Inside lexer rules you can negate characters, and inside parser rules you can negate tokens (lexer rules). But both lexer- and parser rules can only negate either single characters, or single tokens, respectively.

A couple of examples:

lexer rules

To match one or more characters except lowercase ascii letters, you can do:

NO_LOWERCASE : ~('a'..'z')+ ;

(the negation-meta-char, ~, has a higher precedence than the +, so the rule above equals (~('a'..'z'))+)
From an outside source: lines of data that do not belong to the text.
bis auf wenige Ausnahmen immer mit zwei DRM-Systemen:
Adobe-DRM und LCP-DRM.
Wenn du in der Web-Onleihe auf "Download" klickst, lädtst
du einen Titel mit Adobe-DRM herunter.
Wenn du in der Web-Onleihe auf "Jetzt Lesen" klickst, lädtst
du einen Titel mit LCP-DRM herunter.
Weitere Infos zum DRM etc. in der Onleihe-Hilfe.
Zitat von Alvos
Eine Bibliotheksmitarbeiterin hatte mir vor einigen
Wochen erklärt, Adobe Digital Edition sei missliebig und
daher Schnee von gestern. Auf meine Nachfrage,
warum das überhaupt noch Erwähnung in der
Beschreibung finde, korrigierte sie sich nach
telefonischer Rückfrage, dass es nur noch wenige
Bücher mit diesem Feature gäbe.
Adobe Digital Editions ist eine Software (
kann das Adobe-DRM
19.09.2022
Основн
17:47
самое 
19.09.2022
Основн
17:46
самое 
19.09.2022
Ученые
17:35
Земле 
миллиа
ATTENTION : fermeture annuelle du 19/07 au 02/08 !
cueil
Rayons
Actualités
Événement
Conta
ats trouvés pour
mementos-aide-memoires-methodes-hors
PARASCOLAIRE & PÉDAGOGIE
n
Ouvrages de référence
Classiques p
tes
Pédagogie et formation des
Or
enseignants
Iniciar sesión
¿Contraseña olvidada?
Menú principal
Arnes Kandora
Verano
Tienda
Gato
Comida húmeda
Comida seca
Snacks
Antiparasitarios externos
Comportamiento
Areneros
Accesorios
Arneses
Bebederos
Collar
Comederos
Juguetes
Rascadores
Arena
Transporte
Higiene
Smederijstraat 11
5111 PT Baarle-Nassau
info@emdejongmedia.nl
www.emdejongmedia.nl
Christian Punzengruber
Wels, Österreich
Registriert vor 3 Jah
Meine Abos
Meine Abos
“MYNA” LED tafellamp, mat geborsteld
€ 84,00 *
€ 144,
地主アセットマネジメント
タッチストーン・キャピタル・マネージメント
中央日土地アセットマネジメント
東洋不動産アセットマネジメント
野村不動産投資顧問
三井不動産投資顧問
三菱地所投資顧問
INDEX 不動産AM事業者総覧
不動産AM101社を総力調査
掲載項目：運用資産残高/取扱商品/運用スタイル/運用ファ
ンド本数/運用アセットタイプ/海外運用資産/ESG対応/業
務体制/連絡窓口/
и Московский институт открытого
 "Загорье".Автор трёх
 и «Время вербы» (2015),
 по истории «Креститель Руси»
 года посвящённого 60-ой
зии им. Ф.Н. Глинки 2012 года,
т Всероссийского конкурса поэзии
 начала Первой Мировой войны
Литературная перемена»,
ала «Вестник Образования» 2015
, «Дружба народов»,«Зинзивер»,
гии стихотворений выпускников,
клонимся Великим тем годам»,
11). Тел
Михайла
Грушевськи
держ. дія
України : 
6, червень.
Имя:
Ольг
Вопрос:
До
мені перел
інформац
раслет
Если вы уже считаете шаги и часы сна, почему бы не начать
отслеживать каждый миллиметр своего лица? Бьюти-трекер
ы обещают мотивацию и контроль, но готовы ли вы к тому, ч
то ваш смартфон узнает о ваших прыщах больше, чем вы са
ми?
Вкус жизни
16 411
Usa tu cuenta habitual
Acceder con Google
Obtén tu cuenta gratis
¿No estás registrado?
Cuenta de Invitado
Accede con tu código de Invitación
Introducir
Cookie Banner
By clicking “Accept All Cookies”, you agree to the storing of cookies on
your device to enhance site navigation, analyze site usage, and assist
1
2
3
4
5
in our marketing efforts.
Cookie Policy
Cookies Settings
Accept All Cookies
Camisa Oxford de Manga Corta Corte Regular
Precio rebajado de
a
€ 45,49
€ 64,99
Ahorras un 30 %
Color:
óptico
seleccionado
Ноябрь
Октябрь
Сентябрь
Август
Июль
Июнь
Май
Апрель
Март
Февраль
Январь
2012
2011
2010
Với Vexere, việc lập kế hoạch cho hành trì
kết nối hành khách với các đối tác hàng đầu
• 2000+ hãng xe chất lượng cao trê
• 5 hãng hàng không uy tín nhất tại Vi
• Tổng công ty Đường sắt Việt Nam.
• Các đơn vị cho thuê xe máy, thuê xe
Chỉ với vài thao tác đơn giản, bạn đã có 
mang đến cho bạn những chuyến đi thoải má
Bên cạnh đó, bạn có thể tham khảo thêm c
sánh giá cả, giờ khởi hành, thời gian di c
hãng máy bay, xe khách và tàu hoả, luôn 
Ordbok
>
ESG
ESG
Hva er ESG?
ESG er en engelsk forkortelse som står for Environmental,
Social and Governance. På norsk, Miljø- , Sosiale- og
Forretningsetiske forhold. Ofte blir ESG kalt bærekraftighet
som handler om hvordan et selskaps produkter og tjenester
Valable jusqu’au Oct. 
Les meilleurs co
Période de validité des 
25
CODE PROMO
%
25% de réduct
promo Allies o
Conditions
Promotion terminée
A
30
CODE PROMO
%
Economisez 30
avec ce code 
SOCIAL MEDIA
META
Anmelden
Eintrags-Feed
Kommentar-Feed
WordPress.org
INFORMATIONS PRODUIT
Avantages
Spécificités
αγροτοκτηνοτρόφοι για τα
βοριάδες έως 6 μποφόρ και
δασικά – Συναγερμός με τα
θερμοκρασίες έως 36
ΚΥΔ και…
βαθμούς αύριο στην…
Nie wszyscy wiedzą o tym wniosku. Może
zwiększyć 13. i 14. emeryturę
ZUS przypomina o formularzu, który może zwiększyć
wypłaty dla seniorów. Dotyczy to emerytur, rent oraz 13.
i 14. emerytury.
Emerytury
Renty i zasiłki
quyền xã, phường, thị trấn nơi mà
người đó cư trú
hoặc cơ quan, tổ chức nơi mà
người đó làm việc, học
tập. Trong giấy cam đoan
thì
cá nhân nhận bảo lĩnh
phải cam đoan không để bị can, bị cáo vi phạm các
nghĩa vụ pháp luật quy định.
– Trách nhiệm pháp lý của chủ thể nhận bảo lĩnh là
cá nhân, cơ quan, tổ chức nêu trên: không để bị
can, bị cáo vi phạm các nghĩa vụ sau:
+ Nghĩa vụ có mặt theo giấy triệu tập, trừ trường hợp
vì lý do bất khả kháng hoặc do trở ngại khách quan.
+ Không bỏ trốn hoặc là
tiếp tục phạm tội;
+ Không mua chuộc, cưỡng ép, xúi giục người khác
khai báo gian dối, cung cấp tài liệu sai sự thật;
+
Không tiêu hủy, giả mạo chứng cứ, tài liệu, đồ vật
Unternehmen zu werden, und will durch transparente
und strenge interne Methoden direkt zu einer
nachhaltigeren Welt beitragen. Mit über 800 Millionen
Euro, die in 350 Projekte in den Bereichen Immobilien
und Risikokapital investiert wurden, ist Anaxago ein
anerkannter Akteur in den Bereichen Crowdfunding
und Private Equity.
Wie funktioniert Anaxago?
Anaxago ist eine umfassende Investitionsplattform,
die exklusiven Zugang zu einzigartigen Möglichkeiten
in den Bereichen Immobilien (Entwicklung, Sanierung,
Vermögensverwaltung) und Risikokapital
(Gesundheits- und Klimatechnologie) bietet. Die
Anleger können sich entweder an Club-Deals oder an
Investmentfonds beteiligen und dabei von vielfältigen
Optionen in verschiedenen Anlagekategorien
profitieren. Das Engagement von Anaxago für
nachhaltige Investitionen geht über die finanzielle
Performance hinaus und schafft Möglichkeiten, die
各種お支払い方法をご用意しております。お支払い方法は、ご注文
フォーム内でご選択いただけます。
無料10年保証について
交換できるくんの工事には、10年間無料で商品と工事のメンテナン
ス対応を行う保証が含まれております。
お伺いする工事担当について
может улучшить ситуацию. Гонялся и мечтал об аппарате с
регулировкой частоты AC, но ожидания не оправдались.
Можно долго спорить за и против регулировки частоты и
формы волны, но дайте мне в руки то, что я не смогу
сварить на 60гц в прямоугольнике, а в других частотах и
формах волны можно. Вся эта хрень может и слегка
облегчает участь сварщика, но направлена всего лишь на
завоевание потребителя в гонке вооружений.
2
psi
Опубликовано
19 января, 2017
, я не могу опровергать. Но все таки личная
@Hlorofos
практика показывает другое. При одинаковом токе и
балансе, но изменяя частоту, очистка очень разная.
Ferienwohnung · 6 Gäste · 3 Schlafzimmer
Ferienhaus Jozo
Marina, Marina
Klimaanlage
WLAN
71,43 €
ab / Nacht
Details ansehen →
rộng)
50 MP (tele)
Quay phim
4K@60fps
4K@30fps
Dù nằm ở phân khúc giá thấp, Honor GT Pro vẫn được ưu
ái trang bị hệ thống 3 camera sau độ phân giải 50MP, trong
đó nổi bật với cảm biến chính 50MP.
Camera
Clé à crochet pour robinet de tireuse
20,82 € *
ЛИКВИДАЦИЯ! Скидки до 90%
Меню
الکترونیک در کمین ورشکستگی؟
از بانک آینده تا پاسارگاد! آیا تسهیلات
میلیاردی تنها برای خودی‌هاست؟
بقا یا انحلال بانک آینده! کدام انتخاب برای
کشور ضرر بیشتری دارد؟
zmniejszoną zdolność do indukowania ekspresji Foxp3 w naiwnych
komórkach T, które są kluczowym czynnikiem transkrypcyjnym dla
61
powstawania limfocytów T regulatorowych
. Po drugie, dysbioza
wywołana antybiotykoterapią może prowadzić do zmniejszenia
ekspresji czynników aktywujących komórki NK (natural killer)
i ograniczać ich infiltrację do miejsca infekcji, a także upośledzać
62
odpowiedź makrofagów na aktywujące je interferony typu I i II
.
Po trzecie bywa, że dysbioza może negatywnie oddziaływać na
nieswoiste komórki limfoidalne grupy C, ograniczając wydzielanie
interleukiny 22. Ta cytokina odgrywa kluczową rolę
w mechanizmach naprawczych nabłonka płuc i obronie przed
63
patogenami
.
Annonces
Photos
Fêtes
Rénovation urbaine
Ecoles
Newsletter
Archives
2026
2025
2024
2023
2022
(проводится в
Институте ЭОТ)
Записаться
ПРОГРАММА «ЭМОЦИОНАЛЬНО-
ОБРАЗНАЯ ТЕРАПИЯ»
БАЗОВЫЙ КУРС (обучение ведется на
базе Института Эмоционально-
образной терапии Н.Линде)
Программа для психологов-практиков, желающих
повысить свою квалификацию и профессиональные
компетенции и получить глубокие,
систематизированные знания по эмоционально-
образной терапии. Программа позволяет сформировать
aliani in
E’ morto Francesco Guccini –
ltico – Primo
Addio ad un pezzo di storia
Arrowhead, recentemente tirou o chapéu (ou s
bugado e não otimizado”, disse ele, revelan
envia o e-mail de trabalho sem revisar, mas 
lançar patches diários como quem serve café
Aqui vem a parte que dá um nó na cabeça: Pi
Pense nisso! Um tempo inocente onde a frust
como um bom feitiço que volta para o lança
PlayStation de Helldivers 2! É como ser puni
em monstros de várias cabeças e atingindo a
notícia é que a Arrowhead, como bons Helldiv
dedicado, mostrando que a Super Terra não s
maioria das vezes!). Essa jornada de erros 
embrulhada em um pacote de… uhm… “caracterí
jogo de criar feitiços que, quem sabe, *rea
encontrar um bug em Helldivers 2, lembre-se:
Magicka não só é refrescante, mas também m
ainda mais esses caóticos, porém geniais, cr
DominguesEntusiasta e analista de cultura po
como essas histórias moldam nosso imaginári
Note that 'a'..'z' matches a single character (and can therefor be negated), but the following rule is invalid:

ANY_EXCEPT_AB : ~('ab') ;

Because 'ab' (obviously) matches 2 characters, it cannot be negated. To match a token that consists of 2 character, but not 'ab', you'd have to do the following:

ANY_EXCEPT_AB 
  :  'a' ~'b' // any two chars starting with 'a' followed by any other than 'b'
  |  ~'a' .   // other than 'a' followed by any char
  ;

parser rules

Inside parser rules, ~ negates a certain token, or more than one token. For example, you have the following tokens defined:

A : 'A';
B : 'B';
C : 'C';
D : 'D';
E : 'E';

If you now want to match any token except the A, you do:

p : ~A ;

And if you want to match any token except B and D, you can do:

p : ~(B | D) ;

However, if you want to match any two tokens other than A followed by B, you cannot do:

p : ~(A B) ;

Just as with lexer rules, you cannot negate more than a single token. To accomplish the above, you need to do:

P
  :  A ~B
  |  ~A .
  ; 

Note that the . (DOT) char in a parser rules does not match any character as it does inside lexer rules. Inside parser rules, it matches any token (A, B, C, D or E, in this case).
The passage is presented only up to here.